### Exercise directions
This calls for a word-for-word copy of all the data, with each picture removed.

### Dataset entries
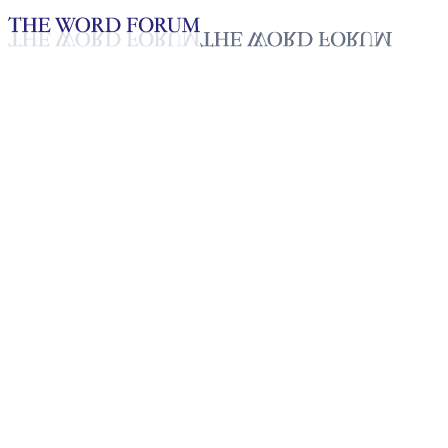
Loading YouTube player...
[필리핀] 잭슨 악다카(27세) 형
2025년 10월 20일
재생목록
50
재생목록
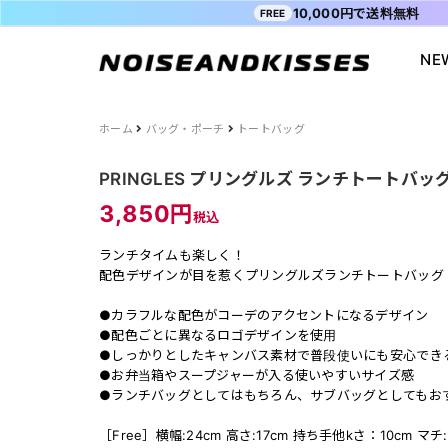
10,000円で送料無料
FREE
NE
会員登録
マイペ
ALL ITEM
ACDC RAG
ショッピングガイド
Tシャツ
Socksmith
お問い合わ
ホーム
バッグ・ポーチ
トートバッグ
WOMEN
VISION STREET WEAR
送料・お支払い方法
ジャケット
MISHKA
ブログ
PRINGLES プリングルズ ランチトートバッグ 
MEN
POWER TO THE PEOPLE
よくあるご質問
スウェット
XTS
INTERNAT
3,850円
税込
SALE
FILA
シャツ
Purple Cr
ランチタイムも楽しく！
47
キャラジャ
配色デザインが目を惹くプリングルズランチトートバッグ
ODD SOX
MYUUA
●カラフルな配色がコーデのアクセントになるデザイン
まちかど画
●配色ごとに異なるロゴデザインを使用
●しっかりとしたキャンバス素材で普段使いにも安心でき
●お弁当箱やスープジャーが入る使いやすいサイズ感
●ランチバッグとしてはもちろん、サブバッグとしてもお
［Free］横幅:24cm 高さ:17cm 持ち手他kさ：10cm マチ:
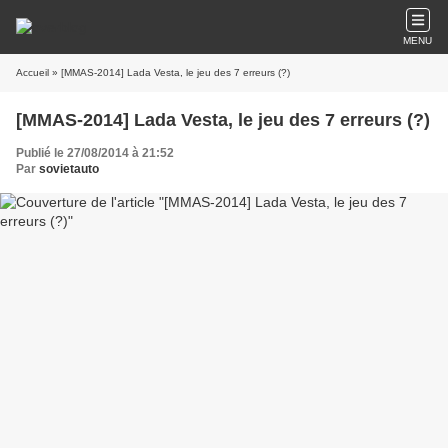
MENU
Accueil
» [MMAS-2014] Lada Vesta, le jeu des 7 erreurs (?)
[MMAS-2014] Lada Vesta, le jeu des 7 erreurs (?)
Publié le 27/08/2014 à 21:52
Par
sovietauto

### Written reply
Loading YouTube player...
[필리핀] 잭슨 악다카(27세) 형
2025년 10월 20일
재생목록
50
재생목록
10,000円で送料無料
FREE
NE
会員登録
マイペ
ALL ITEM
ACDC RAG
ショッピングガイド
Tシャツ
Socksmith
お問い合わ
ホーム
バッグ・ポーチ
トートバッグ
WOMEN
VISION STREET WEAR
送料・お支払い方法
ジャケット
MISHKA
ブログ
PRINGLES プリングルズ ランチトートバッグ 
MEN
POWER TO THE PEOPLE
よくあるご質問
スウェット
XTS
INTERNAT
3,850円
税込
SALE
FILA
シャツ
Purple Cr
ランチタイムも楽しく！
47
キャラジャ
配色デザインが目を惹くプリングルズランチトートバッグ
ODD SOX
MYUUA
●カラフルな配色がコーデのアクセントになるデザイン
まちかど画
●配色ごとに異なるロゴデザインを使用
●しっかりとしたキャンバス素材で普段使いにも安心でき
●お弁当箱やスープジャーが入る使いやすいサイズ感
●ランチバッグとしてはもちろん、サブバッグとしてもお
［Free］横幅:24cm 高さ:17cm 持ち手他kさ：10cm マチ:
MENU
Accueil
» [MMAS-2014] Lada Vesta, le jeu des 7 erreurs (?)
[MMAS-2014] Lada Vesta, le jeu des 7 erreurs (?)
Publié le 27/08/2014 à 21:52
Par
sovietauto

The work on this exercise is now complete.